(Beginning of Material shown)

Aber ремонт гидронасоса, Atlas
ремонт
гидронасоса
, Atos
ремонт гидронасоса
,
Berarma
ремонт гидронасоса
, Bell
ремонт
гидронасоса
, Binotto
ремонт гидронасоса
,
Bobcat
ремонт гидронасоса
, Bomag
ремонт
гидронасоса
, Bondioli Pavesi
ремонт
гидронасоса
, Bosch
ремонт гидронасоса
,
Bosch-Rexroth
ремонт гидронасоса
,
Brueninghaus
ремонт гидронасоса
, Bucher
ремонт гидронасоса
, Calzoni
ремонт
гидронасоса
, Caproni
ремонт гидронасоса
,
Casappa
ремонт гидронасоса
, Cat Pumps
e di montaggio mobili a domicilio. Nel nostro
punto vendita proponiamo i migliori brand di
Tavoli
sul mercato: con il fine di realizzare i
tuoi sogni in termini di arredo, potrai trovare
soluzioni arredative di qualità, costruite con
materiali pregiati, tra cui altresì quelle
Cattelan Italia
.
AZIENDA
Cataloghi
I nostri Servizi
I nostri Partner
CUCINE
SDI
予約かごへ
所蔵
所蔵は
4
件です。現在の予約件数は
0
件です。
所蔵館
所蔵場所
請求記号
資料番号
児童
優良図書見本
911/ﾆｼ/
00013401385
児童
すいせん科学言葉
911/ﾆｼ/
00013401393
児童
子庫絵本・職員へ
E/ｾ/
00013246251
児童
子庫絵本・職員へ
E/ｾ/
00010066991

(End of Material shown)
(Beginning of Material shown)

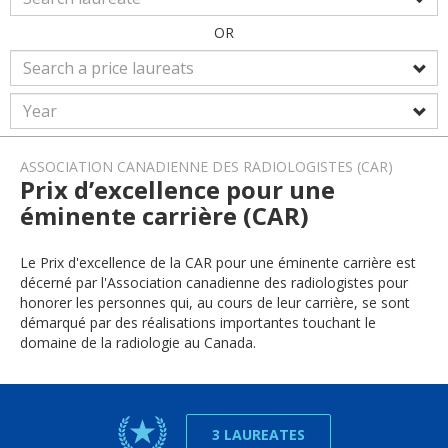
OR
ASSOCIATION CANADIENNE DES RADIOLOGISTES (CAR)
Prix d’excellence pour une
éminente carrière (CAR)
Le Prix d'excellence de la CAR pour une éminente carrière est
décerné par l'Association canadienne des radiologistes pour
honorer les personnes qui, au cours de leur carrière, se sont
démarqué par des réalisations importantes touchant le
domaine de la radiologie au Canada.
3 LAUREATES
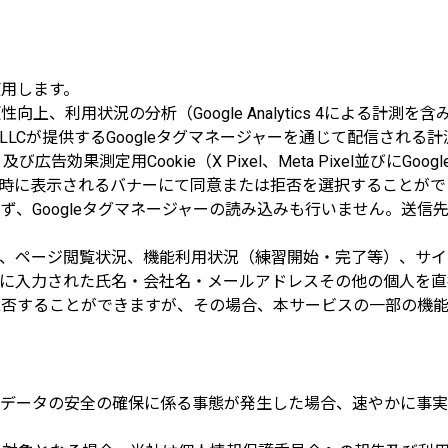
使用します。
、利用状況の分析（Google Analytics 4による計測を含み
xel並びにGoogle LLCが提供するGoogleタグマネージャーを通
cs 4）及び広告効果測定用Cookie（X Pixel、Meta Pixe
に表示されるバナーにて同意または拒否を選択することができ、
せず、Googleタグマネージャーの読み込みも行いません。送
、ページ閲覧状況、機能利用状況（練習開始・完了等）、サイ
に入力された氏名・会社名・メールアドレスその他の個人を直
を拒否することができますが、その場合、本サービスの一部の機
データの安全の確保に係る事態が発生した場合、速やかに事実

(End of Material shown)

**Exercise directions**
Read the entries and show each line that mentions "Prix".

**The answer**
Prix d’excellence pour une
Le Prix d'excellence de la CAR pour une éminente carrière est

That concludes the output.